The first thing is the issue of binary-only wine that can't be changed and 
has absolutely no source.  That really bites for the user who is thus 
locked into Lindows complete package and cannot even change the parts of 
wine that Lindows has nothing to do with.  If we were LGPL and allowed 
importing functions from non-LGPL components then Lindows could still add 
value by implementing APIs in their own DLL or DLLs and loading them from 
wine.  In fact, they don't need to be DLLs.  They could just put all their 
stuff in their own closed source file, compile it, and distribute the .o 
so that end users (their customers) can later take that .o file plus the 
LGPLd modifications to wine that make it use the functions in that .o, and 
link it into a newer version of wine.

Now, the second issue, and the one Alexandre is (or maybe just was) most 
concerned about, was companies implementing functionality that the real 
wine does not have will sometimes reduce the incentive for a developer to 
work on it.  That is to say that a good portion of developers that would 
otherwise be contributing to Wine making stuff work will stop if they can 
simply by Lindows for $100 and make that work.  Ironically moving to LGPL 
would actually make it easier for a wine developer to use some lindows 
functionality since they could update the rest of Wine.  However, at least 
for me part of the reason I like hacking on Wine is to hack on wine to 
have a version that is free software.  That is, let's say there had been a 
working closed source ASPI layer then I could've used my CD-R in Wine and 
maybe I wouldn't have fixed a bunch of stuff with ASPI.  But doing that 
was a lot of fun and I would have been the one missing out by falling back 
to a lindows implementation and never considering actually fixing the real 
wine implementation.  Plus in the meantime at least my CD-R would've 
worked so it would have been a less pressing issue and would have avoided 
numerous reboots for me in trying to create a free version.

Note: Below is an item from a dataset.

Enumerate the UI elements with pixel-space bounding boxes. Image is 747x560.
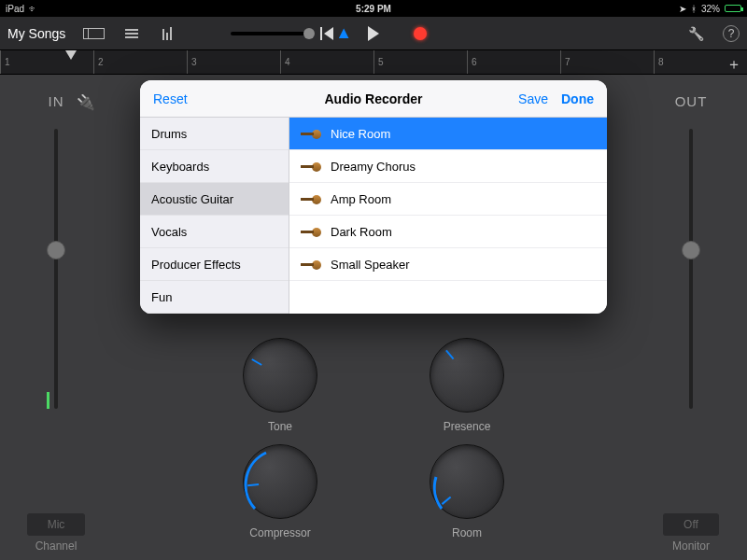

Anyway.. these are just two.. there are more I'm sure.. I really need to 
go to bed though.

Before I do so, I would like to point you to the wxWindows website.

According to their short license summary they use LGPL but also allow you 
to distribute a binary linking with wxWindows included.  That exception 
would not be appropriate for wine (in fact, it's like the main advantage 
for us to use the LGPL I think).  However we could do a similar style 
thing and say: "We're LGPL but we specifically allow you to create stub 
functions in our library that call out to your proprietary component.

Hopefully we can get this resolved this time...  It's looking promising 
given the few and far between somewhat clear posts and disregarding the 
ill-informed wanna-be-on-slashdot shit.